**Supplied data**:

/---

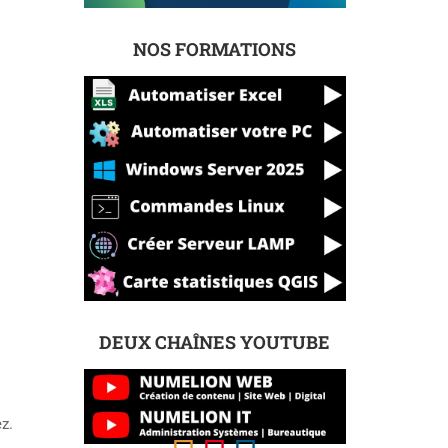
NOS FORMATIONS
DEUX CHAÎNES YOUTUBE
z.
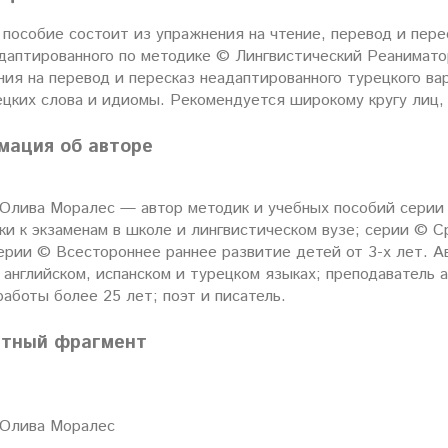
пособие состоит из упражнения на чтение, перевод и пере
даптированного по методике © Лингвистический Реаниматор,
ния на перевод и пересказ неадаптированного турецкого ва
цких слова и идиомы. Рекомендуется широкому кругу лиц,
мация об авторе
 Олива Моралес — автор методик и учебных пособий серии
ки к экзаменам в школе и лингвистическом вузе; серии © С
ерии © Всестороннее раннее развитие детей от 3-х лет. А
 английском, испанском и турецком языках; преподаватель а
аботы более 25 лет; поэт и писатель.
атный фрагмент
 Олива Моралес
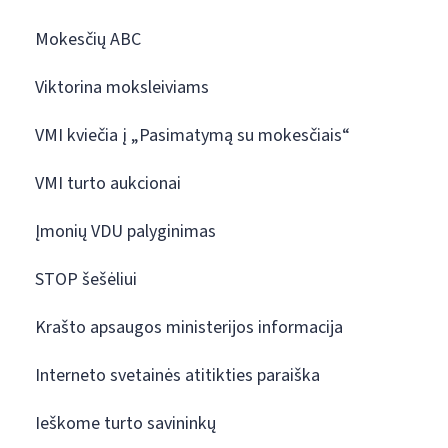
Mokesčių ABC
Viktorina moksleiviams
VMI kviečia į „Pasimatymą su mokesčiais“
VMI turto aukcionai
Įmonių VDU palyginimas
STOP šešėliui
Krašto apsaugos ministerijos informacija
Interneto svetainės atitikties paraiška
Ieškome turto savininkų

\---

**Action item**:
Everything in the entries except the pictures should be returned exactly as given.

**Worked solution**:
NOS FORMATIONS
DEUX CHAÎNES YOUTUBE
z.
пособие состоит из упражнения на чтение, перевод и пере
даптированного по методике © Лингвистический Реаниматор,
ния на перевод и пересказ неадаптированного турецкого ва
цких слова и идиомы. Рекомендуется широкому кругу лиц,
мация об авторе
 Олива Моралес — автор методик и учебных пособий серии
ки к экзаменам в школе и лингвистическом вузе; серии © С
ерии © Всестороннее раннее развитие детей от 3-х лет. А
 английском, испанском и турецком языках; преподаватель а
аботы более 25 лет; поэт и писатель.
атный фрагмент
 Олива Моралес
Mokesčių ABC
Viktorina moksleiviams
VMI kviečia į „Pasimatymą su mokesčiais“
VMI turto aukcionai
Įmonių VDU palyginimas
STOP šešėliui
Krašto apsaugos ministerijos informacija
Interneto svetainės atitikties paraiška
Ieškome turto savininkų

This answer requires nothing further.